- Date: July 19 – July 25
- Edition: 2nd
- Location: Orbetello, Italy

Champions

Singles
- Pablo Andújar

Doubles
- Alessio di Mauro / Alessandro Motti
| Trofeo Bellaveglia |

= 2010 Trofeo Bellaveglia =

The 2010 Trofeo Bellaveglia was a professional tennis tournament played on outdoor red clay courts. This was the second edition of the tournament which is part of the 2010 ATP Challenger Tour.

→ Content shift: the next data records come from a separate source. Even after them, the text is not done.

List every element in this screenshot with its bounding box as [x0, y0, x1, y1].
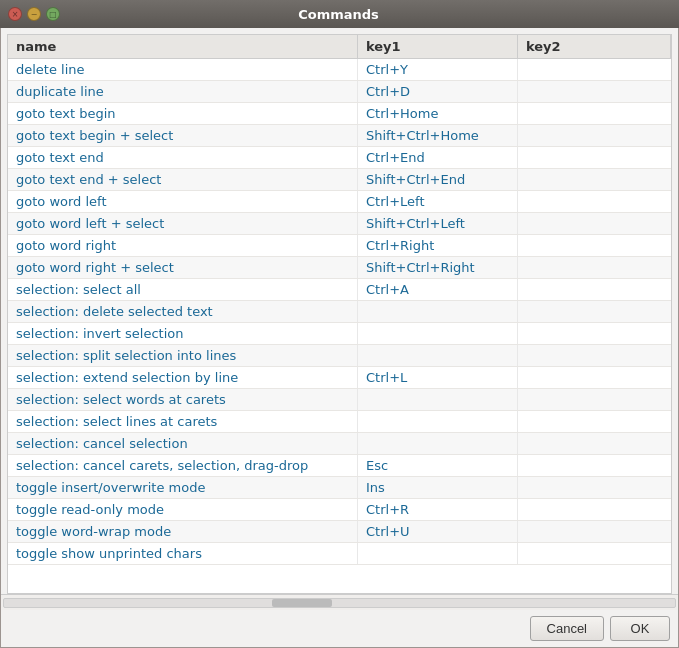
cell-name: goto text begin + select: [8, 125, 358, 146]
cell-key1: Ctrl+R: [358, 499, 518, 520]
cell-key2: [518, 81, 671, 102]
cell-key1: [358, 411, 518, 432]
close-button[interactable]: ×: [8, 7, 22, 21]
cell-name: selection: cancel selection: [8, 433, 358, 454]
cell-name: goto word left + select: [8, 213, 358, 234]
title-bar: × − □ Commands: [0, 0, 679, 28]
table-row[interactable]: goto word rightCtrl+Right: [8, 235, 671, 257]
table-row[interactable]: goto text begin + selectShift+Ctrl+Home: [8, 125, 671, 147]
cell-key2: [518, 213, 671, 234]
cell-name: toggle show unprinted chars: [8, 543, 358, 564]
cell-key1: Ins: [358, 477, 518, 498]
cell-key1: Ctrl+Home: [358, 103, 518, 124]
table-row[interactable]: toggle show unprinted chars: [8, 543, 671, 565]
maximize-button[interactable]: □: [46, 7, 60, 21]
table-row[interactable]: selection: select words at carets: [8, 389, 671, 411]
cell-key1: Ctrl+Right: [358, 235, 518, 256]
cell-key2: [518, 59, 671, 80]
cell-key2: [518, 169, 671, 190]
cell-key2: [518, 301, 671, 322]
cell-key2: [518, 521, 671, 542]
table-row[interactable]: goto text end + selectShift+Ctrl+End: [8, 169, 671, 191]
cell-key2: [518, 323, 671, 344]
table-row[interactable]: goto text endCtrl+End: [8, 147, 671, 169]
cell-key2: [518, 257, 671, 278]
table-row[interactable]: selection: split selection into lines: [8, 345, 671, 367]
ok-button[interactable]: OK: [610, 616, 670, 641]
table-row[interactable]: selection: cancel carets, selection, dra…: [8, 455, 671, 477]
cell-key1: Ctrl+Y: [358, 59, 518, 80]
cell-key2: [518, 125, 671, 146]
horizontal-scrollbar[interactable]: [1, 594, 678, 610]
table-row[interactable]: goto word left + selectShift+Ctrl+Left: [8, 213, 671, 235]
cell-key1: Ctrl+Left: [358, 191, 518, 212]
cell-key1: Ctrl+A: [358, 279, 518, 300]
cell-key2: [518, 499, 671, 520]
minimize-button[interactable]: −: [27, 7, 41, 21]
table-row[interactable]: selection: delete selected text: [8, 301, 671, 323]
cell-key1: Ctrl+U: [358, 521, 518, 542]
cell-name: toggle read-only mode: [8, 499, 358, 520]
cell-key1: [358, 301, 518, 322]
cell-name: goto text end + select: [8, 169, 358, 190]
table-row[interactable]: delete lineCtrl+Y: [8, 59, 671, 81]
table-row[interactable]: toggle read-only modeCtrl+R: [8, 499, 671, 521]
cell-key1: Shift+Ctrl+Right: [358, 257, 518, 278]
cell-key2: [518, 389, 671, 410]
table-row[interactable]: duplicate lineCtrl+D: [8, 81, 671, 103]
window-body: name key1 key2 delete lineCtrl+Yduplicat…: [0, 28, 679, 648]
cell-name: toggle word-wrap mode: [8, 521, 358, 542]
cell-key1: Esc: [358, 455, 518, 476]
cell-key2: [518, 477, 671, 498]
table-row[interactable]: selection: cancel selection: [8, 433, 671, 455]
cell-key1: [358, 323, 518, 344]
cell-name: goto word right: [8, 235, 358, 256]
cell-name: selection: select words at carets: [8, 389, 358, 410]
cell-key1: [358, 345, 518, 366]
cell-key1: Ctrl+End: [358, 147, 518, 168]
table-row[interactable]: goto word right + selectShift+Ctrl+Right: [8, 257, 671, 279]
title-bar-buttons: × − □: [8, 7, 60, 21]
column-header-key1: key1: [358, 35, 518, 58]
cell-key2: [518, 147, 671, 168]
cell-key2: [518, 455, 671, 476]
table-row[interactable]: selection: select allCtrl+A: [8, 279, 671, 301]
cell-key2: [518, 235, 671, 256]
cell-key2: [518, 191, 671, 212]
table-row[interactable]: goto word leftCtrl+Left: [8, 191, 671, 213]
table-scroll-area[interactable]: delete lineCtrl+Yduplicate lineCtrl+Dgot…: [8, 59, 671, 593]
window-title: Commands: [66, 7, 611, 22]
column-header-name: name: [8, 35, 358, 58]
cell-name: goto text begin: [8, 103, 358, 124]
cell-key2: [518, 103, 671, 124]
table-header: name key1 key2: [8, 35, 671, 59]
table-row[interactable]: selection: extend selection by lineCtrl+…: [8, 367, 671, 389]
cell-name: selection: split selection into lines: [8, 345, 358, 366]
cell-key2: [518, 345, 671, 366]
cell-key1: [358, 543, 518, 564]
hscroll-thumb[interactable]: [272, 599, 332, 607]
cell-name: goto word left: [8, 191, 358, 212]
cell-name: selection: select lines at carets: [8, 411, 358, 432]
cancel-button[interactable]: Cancel: [530, 616, 604, 641]
cell-key2: [518, 433, 671, 454]
cell-name: toggle insert/overwrite mode: [8, 477, 358, 498]
table-row[interactable]: selection: invert selection: [8, 323, 671, 345]
cell-key2: [518, 411, 671, 432]
cell-name: delete line: [8, 59, 358, 80]
cell-name: goto text end: [8, 147, 358, 168]
cell-key2: [518, 367, 671, 388]
cell-key1: [358, 433, 518, 454]
cell-key1: Shift+Ctrl+Home: [358, 125, 518, 146]
table-row[interactable]: toggle word-wrap modeCtrl+U: [8, 521, 671, 543]
hscroll-track[interactable]: [3, 598, 676, 608]
column-header-key2: key2: [518, 35, 671, 58]
table-row[interactable]: goto text beginCtrl+Home: [8, 103, 671, 125]
cell-name: goto word right + select: [8, 257, 358, 278]
cell-key1: Ctrl+L: [358, 367, 518, 388]
table-row[interactable]: toggle insert/overwrite modeIns: [8, 477, 671, 499]
cell-key1: Ctrl+D: [358, 81, 518, 102]
table-row[interactable]: selection: select lines at carets: [8, 411, 671, 433]
cell-name: selection: select all: [8, 279, 358, 300]
bottom-bar: Cancel OK: [1, 610, 678, 647]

It took place in Orbetello, Italy between 19 July and 25 July 2010.

==ATP entrants==
===Seeds===

| Nationality | Player | Ranking* | Seeding |
|---|---|---|---|
| ARG | Carlos Berlocq | 101 | 1 |
| ITA | Filippo Volandri | 108 | 2 |
| ITA | Paolo Lorenzi | 121 | 3 |
| AUT | Martin Fischer | 122 | 4 |
| ESP | Pablo Andújar | 125 | 5 |
| FRA | Édouard Roger-Vasselin | 127 | 6 |
| ROU | Adrian Ungur | 131 | 7 |
| ARG | Federico del Bonis | 134 | 8 |

- Rankings are as of July 12, 2010.

===Other entrants===
The following players received wildcards into the singles main draw:
- ITA Giulio Di Meo
- ITA Thomas Fabbiano
- ITA Frederico Gaio
- ITA Gianluca Naso

The following players received entry from the qualifying draw:
- FRA Thomas Cazes-Carrère
- BEL Julien Dubail
- SWE Ervin Eleskovic
- FRA Clément Reix

==Champions==
===Singles===

ESP Pablo Andújar def. FRA Édouard Roger-Vasselin, 6–4, 6–3.

===Doubles===

ITA Alessio di Mauro / ITA Alessandro Motti def. CRO Nikola Mektić / CRO Ivan Zovko, 6–2, 3–6, [10–3].